Circuit Simulations for Advanced Users

Model definition guidelines

Below we summarize some guidelines you can use to write efficient models.

  • Use simple parameter types in the calculation methods (calculate_smatrix, calculate_signals and calculate_dydt)

    The following are considered simple parameter types: integers, floats, complex numbers, and numpy arrays. In most cases, circuit models can be described as a function of simple parameters, this allows the model to be recompiled by the simulator into a more efficient form.
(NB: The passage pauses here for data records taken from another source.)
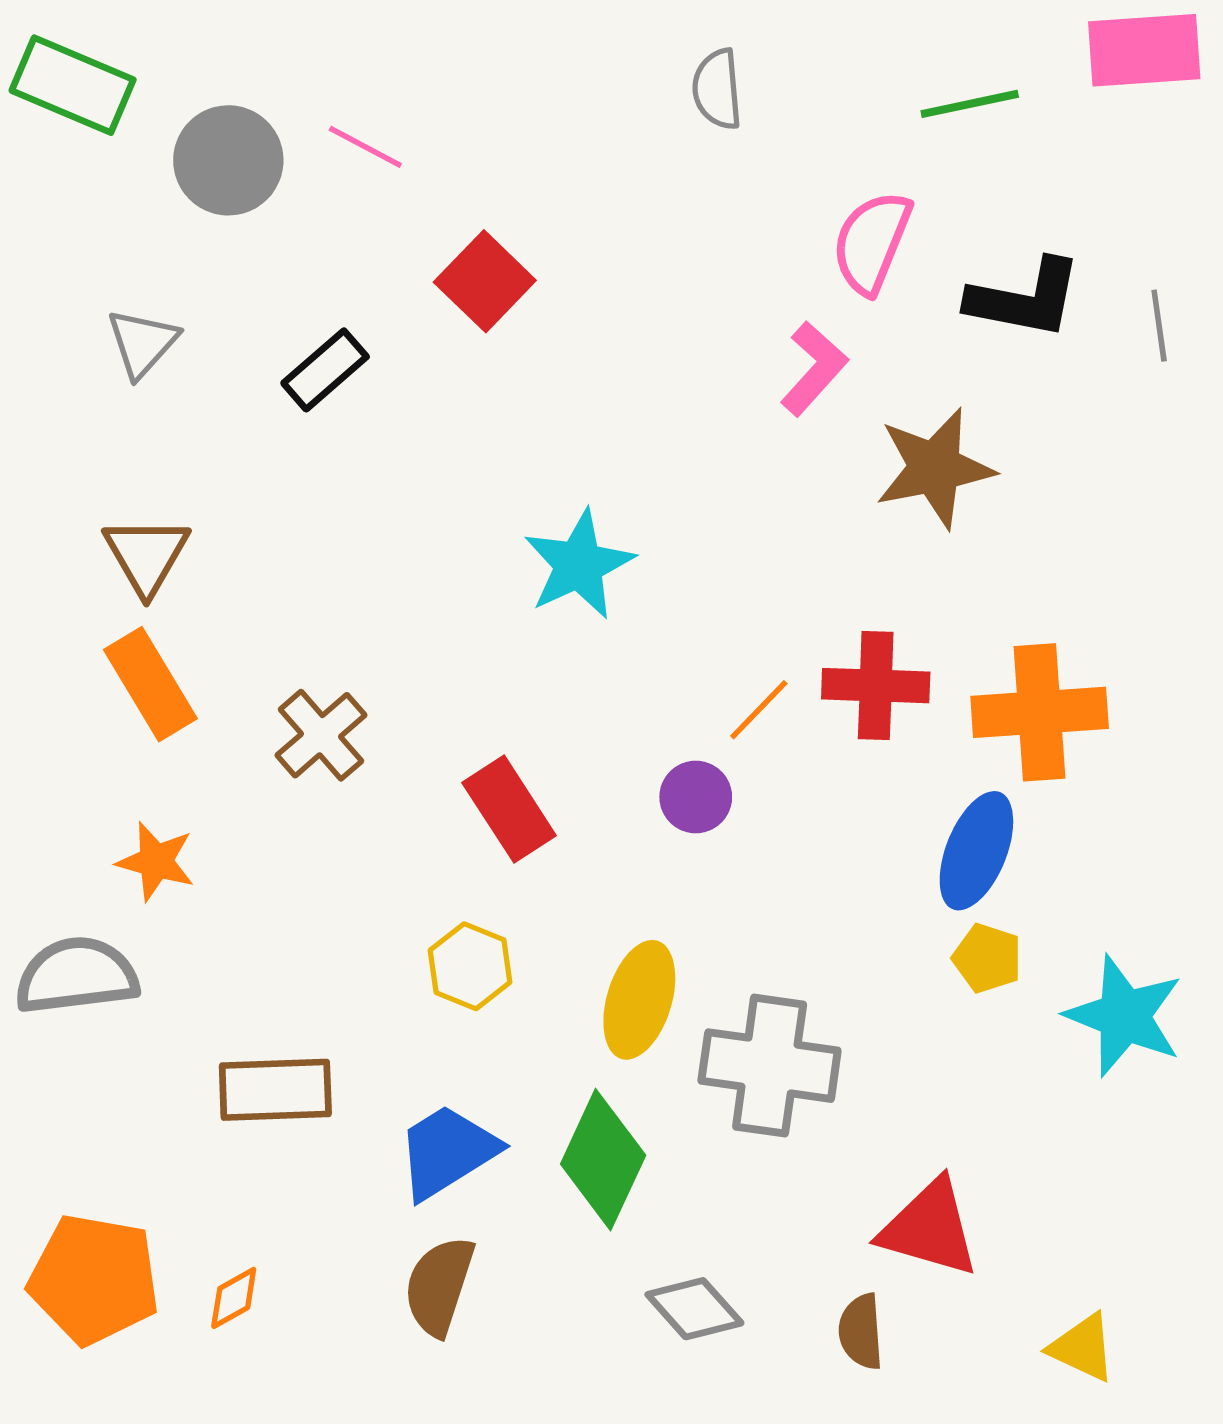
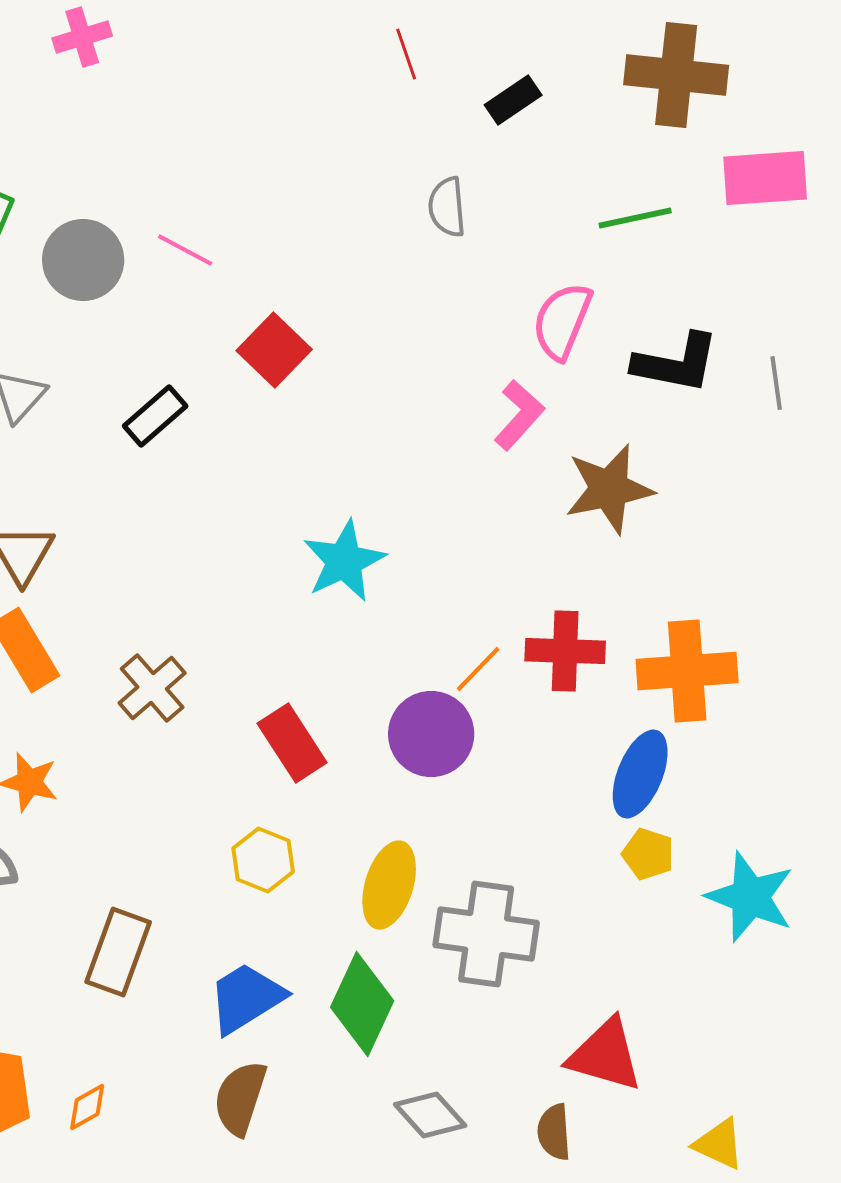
purple circle: (696, 797) -> (431, 734), size x1.6
brown rectangle: (275, 1090) -> (118, 952), turned -68

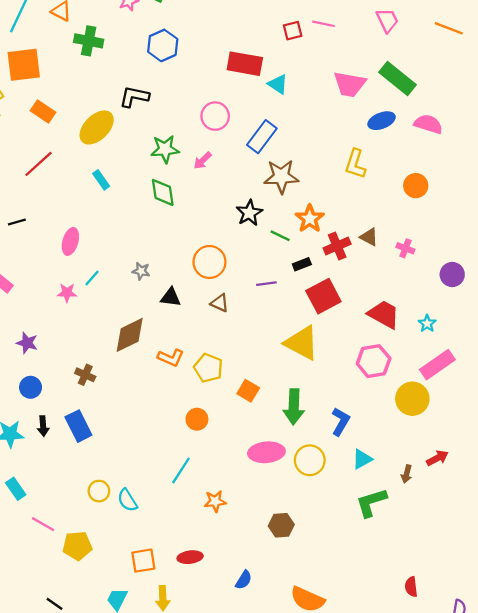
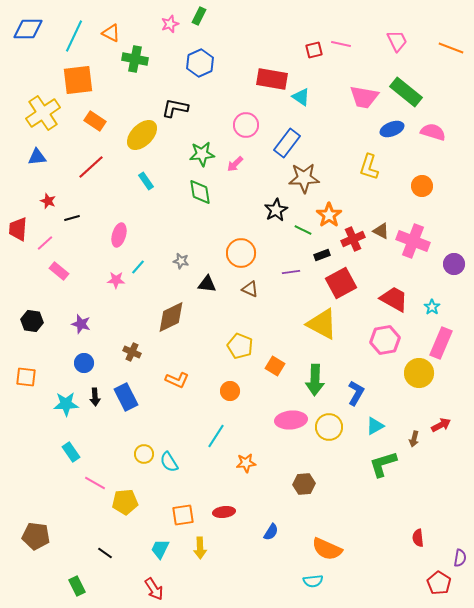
pink cross: (405, 248) -> (413, 241), size x2.0
orange L-shape: (171, 358) -> (177, 380), moved
pink rectangle: (437, 365) -> (441, 343), turned -32

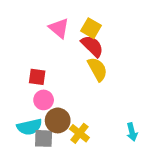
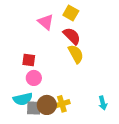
yellow square: (91, 28) -> (71, 13), moved
brown circle: (58, 120) -> (47, 105), moved
yellow cross: (79, 133) -> (62, 104), turned 35

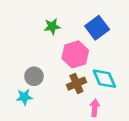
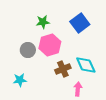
pink hexagon: (75, 54) -> (50, 45), moved
gray circle: (34, 76) -> (28, 50), moved

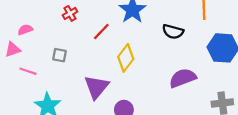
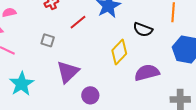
gray square: (59, 55) -> (48, 40), moved
yellow diamond: (126, 58) -> (119, 52), moved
In case you need more flexibility, or need to debug, the model will need to run in Python mode (see enabling Python mode).

  • Preload stored data.

    Instead of loading the data during the calculation methods, make sure to load them upfront. Compare the following code:

    import numpy as np
    class MyModel(i3.CompactModel):
        parameters = ['length']
        terms = [
        def calculate_smatrix(parameters, env, S):
            n_eff_data = np.loadtxt('n_eff_tabulated_data.csv')
            idx = np.argmin(np.abs(n_eff_data[:, 0] - env.wavelength))
            n_eff = n_eff_data[idx, 1]
            S['in', 'out'] = S['out', 'in'] = np.exp(1j * 2 * np.pi * parameters.length / env.wavelength * n_eff)

    Instead, use:

    import numpy as np
    class MyModel(i3.CompactModel):
        parameters = ['length', 'n_eff_data']
        terms = [
        def calculate_smatrix(parameters, env, S):
            idx = np.argmin(np.abs(parameters.n_eff_data[:, 0] - env.wavelength))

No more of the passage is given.